Previous studies have proved the key role of a complex array of signaling pathways in the regulation of endodormancy onset and maintenance that subsequently lead to dormancy release, including genes involved in cold response, phytohormone-associated pathways and oxidation-reduction processes. Genes associated with the response to cold, notably, have been shown to be up-regulated during endodormancy such as dehydrins and DREB genes identified in oak, pear and leafy spurge [24, 27, 60]. We observe an enrichment for GO involved in the response to abiotic and biotic responses, as well as an enrichment for targets of many TFs involved in the response to environmental factors. In particular, our results suggest that PavMYB14, which has a peak of expression in November just before the cold period starts, is repressing genes that are subsequently expressed during ecodormancy.
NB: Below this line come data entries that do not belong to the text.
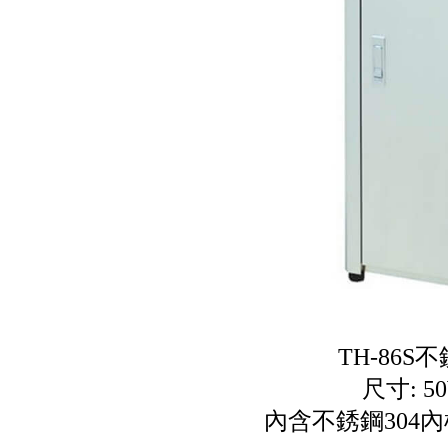
TH-86S
尺寸: 50
內含不銹鋼304內桶1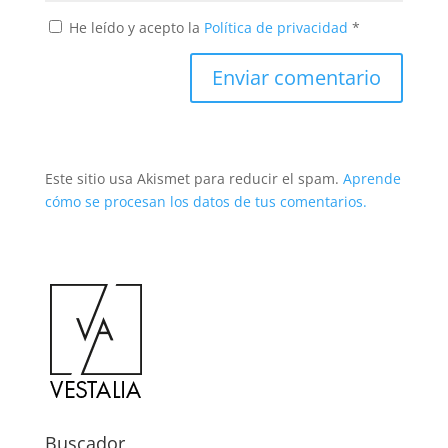
He leído y acepto la
Política de privacidad
*
Este sitio usa Akismet para reducir el spam.
Aprende
cómo se procesan los datos de tus comentarios.
Buscador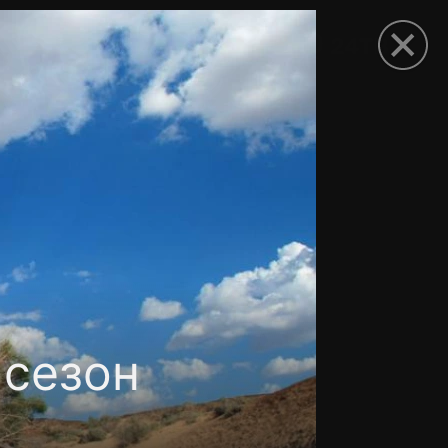
рыть приложение
 сезон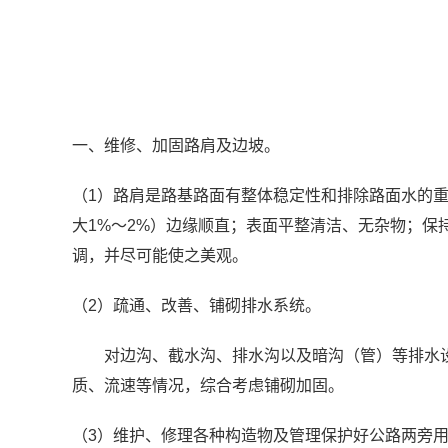
一、维修、加固路肩及边坡。
（1）路肩是路基路面有整体稳定性和排除路面水的
大1%～2%）边缘顺直；表面平整清洁、无杂物；
调，并尽可能使之美观。
（2）疏通、改善、铺砌排水系统。
对边沟、截水沟、排水沟以及暗沟（管）等排水设
质、流速等情况，综合考虑铺砌加固。
（3）维护、修理各种构造物及管理保护好公路两旁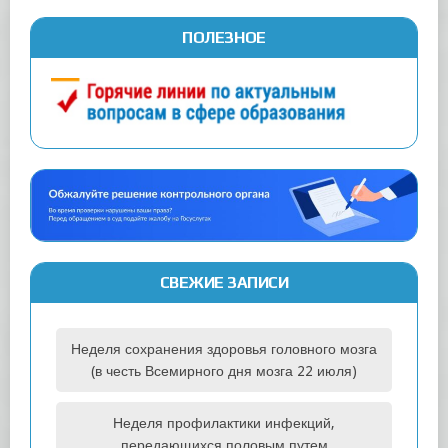
ПОЛЕЗНОЕ
СВЕЖИЕ ЗАПИСИ
Неделя сохранения здоровья головного мозга
(в честь Всемирного дня мозга 22 июля)
Неделя профилактики инфекций,
передающихся половым путем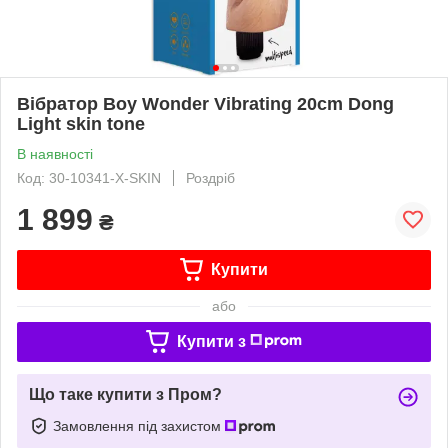
Вібратор Boy Wonder Vibrating 20cm Dong
Light skin tone
В наявності
Код: 30-10341-X-SKIN
Роздріб
1 899
₴
Купити
або
Купити з
Що таке купити з Пром?
Замовлення під захистом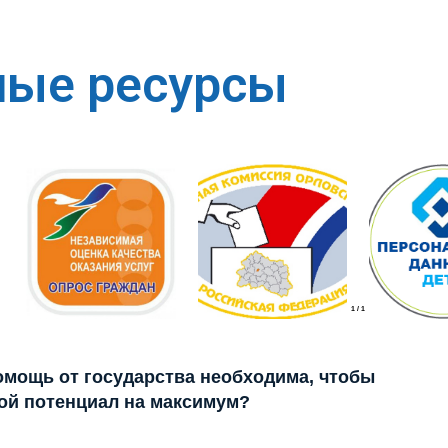
ные ресурсы
1
/
1
помощь от государства необходима, чтобы
ой потенциал на максимум?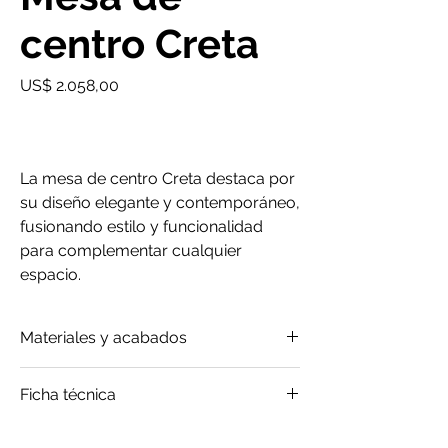
centro Creta
Precio
US$ 2.058,00
La mesa de centro Creta destaca por
su diseño elegante y contemporáneo,
fusionando estilo y funcionalidad
para complementar cualquier
espacio.
Materiales y acabados
Cureo
Ficha técnica
Mármol
Metal
Click
para saber más
Vidrio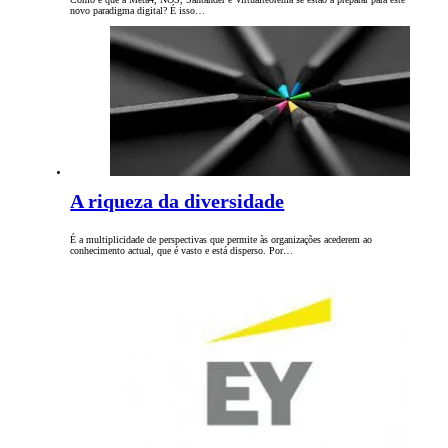
novo paradigma digital? É isso…
A riqueza da diversidade
É a multiplicidade de perspectivas que permite às organizações acederem ao
conhecimento actual, que é vasto e está disperso. Por…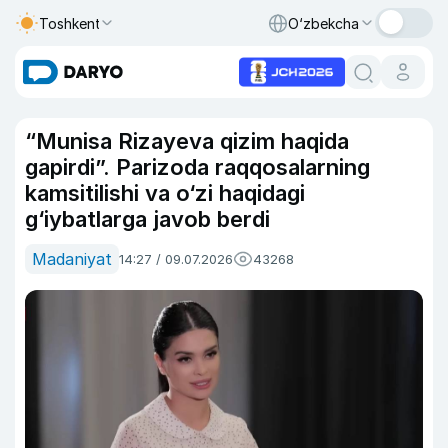
Toshkent
O‘zbekcha
“Munisa Rizayeva qizim haqida
gapirdi”. Parizoda raqqosalarning
kamsitilishi va o‘zi haqidagi
g‘iybatlarga javob berdi
Madaniyat
14:27 / 09.07.2026
43268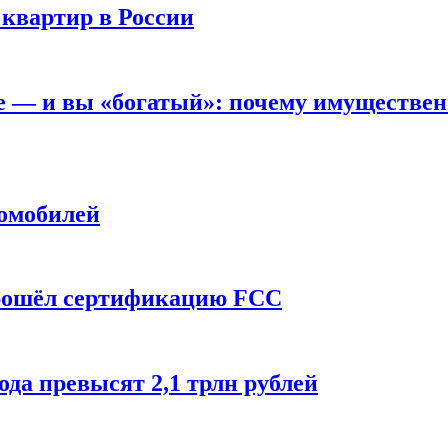
 квартир в России
вне — и вы «богатый»: почему имуществе
томобилей
прошёл сертификацию FCC
ода превысят 2,1 трлн рублей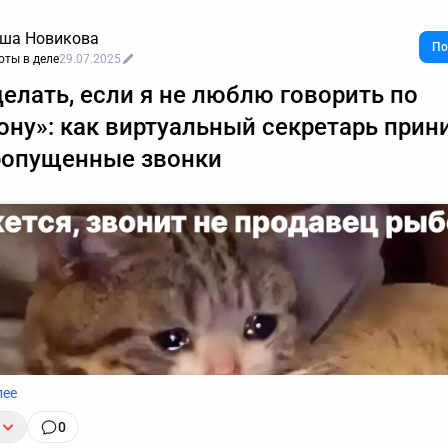
ша Новикова
По
оты в деле
29.07.2025
делать, если я не люблю говорить по
ону»: как виртуальный секретарь прин
ропущенные звонки
лее
0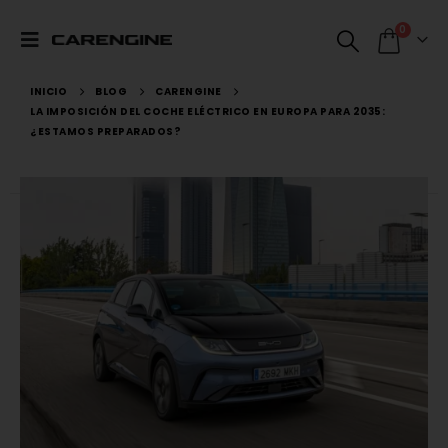
0
INICIO
BLOG
CARENGINE
LA IMPOSICIÓN DEL COCHE ELÉCTRICO EN EUROPA PARA 2035:
¿ESTAMOS PREPARADOS?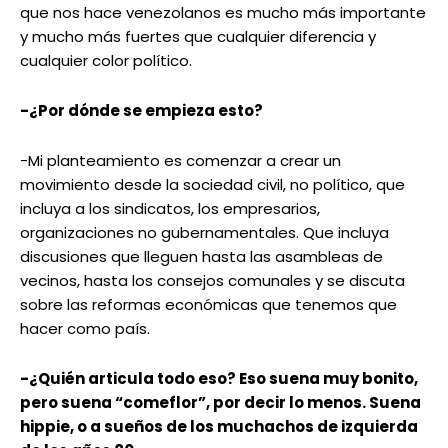
que nos hace venezolanos es mucho más importante
y mucho más fuertes que cualquier diferencia y
cualquier color político.
-¿Por dónde se empieza esto?
-Mi planteamiento es comenzar a crear un
movimiento desde la sociedad civil, no político, que
incluya a los sindicatos, los empresarios,
organizaciones no gubernamentales. Que incluya
discusiones que lleguen hasta las asambleas de
vecinos, hasta los consejos comunales y se discuta
sobre las reformas económicas que tenemos que
hacer como país.
-¿Quién articula todo eso? Eso suena muy bonito,
pero suena “comeflor”, por decir lo menos. Suena
hippie, o a sueños de los muchachos de izquierda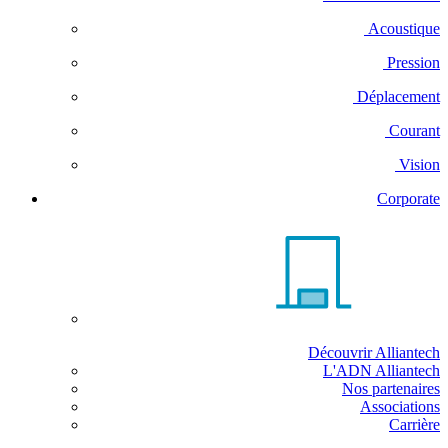
Acoustique
Pression
Déplacement
Courant
Vision
Corporate
Découvrir Alliantech
L'ADN Alliantech
Nos partenaires
Associations
Carrière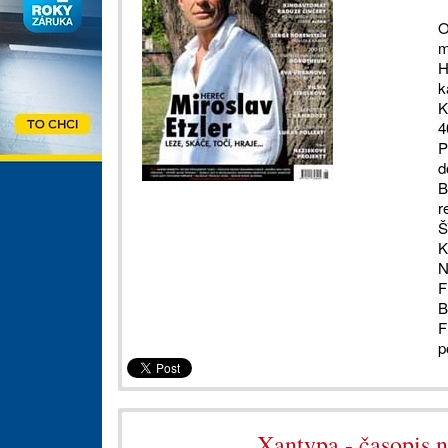
O
m
H
k
K
4
P
d
B
r
Š
K
N
F
B
F
p
Xantypa - časopis n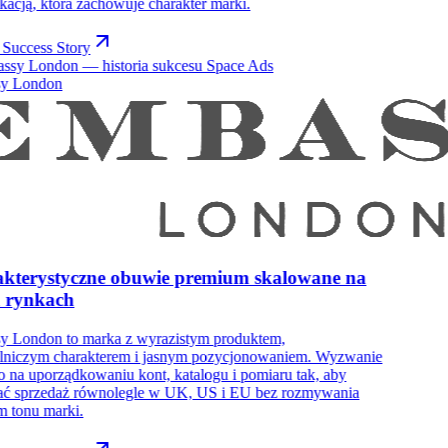
acją, która zachowuje charakter marki.
 Success Story
y London
kterystyczne obuwie premium skalowane na
h rynkach
y London to marka z wyrazistym produktem,
ślniczym charakterem i jasnym pozycjonowaniem. Wyzwanie
o na uporządkowaniu kont, katalogu i pomiaru tak, aby
ać sprzedaż równolegle w UK, US i EU bez rozmywania
m tonu marki.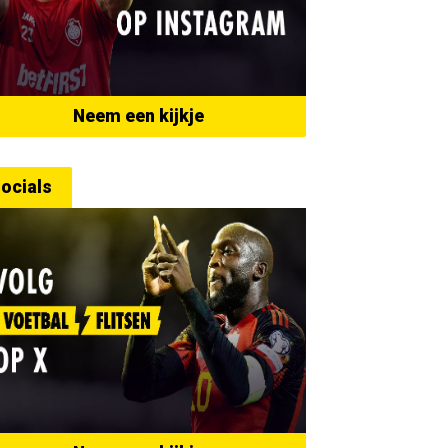
Neem een kijkje
ocials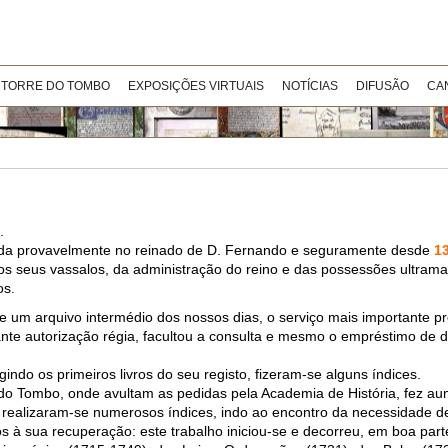
 TORRE DO TOMBO
EXPOSIÇÕES VIRTUAIS
NOTÍCIAS
DIFUSÃO
CA
.
rrida provavelmente no reinado de D. Fernando e seguramente desde
1
 dos seus vassalos, da administração do reino e das possessões ultram
os.
 um arquivo intermédio dos nossos dias, o serviço mais importante pre
ediante autorização régia, facultou a consulta e mesmo o empréstimo de
indo os primeiros livros do seu registo, fizeram-se alguns índices.
re do Tombo, onde avultam as pedidas pela Academia de História, fez 
s, realizaram-se numerosos índices, indo ao encontro da necessidade 
à sua recuperação: este trabalho iniciou-se e decorreu, em boa parte,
This is in agreement with the fact that AtMYB14, the PavMYB14 homolog in Arabidopsis thaliana, is involved in cold stress response regulation [42]. Although these results were not confirmed in Populus [61], two MYB DOMAIN PROTEIN genes (MYB4 and MYB14) were also up-regulated during the induction of dormancy in grapevine [62]. Similarly, we identified an enrichment in genes highly expressed during endodormancy with target motifs of a transcription factor belonging to the CBF/DREB family. These TFs have previously been implicated in cold acclimation and endodormancy in several perennial species [60, 63]. These results are in agreement with the previous observation showing that genes responding to cold are differentially expressed during dormancy in other tree species [24]. Cold acclimation is the ability of plants to adapt to and withstand freezing temperatures and is triggered by decreasing temperatures and photoperiod. Therefore mechanisms associated with cold acclimation are usually observed concomitantly to the early stages of endodormancy. The stability of membranes and a strict control of cellular homeostasis are crucial in the bud survival under cold stress and we observe that genes associated with cell wall organization and nutrient transporters are up-regulated at the beginning of endodormancy, including the CELLULOSE SYNTHASE-LIKE G3 (PavCSLG3) marker gene.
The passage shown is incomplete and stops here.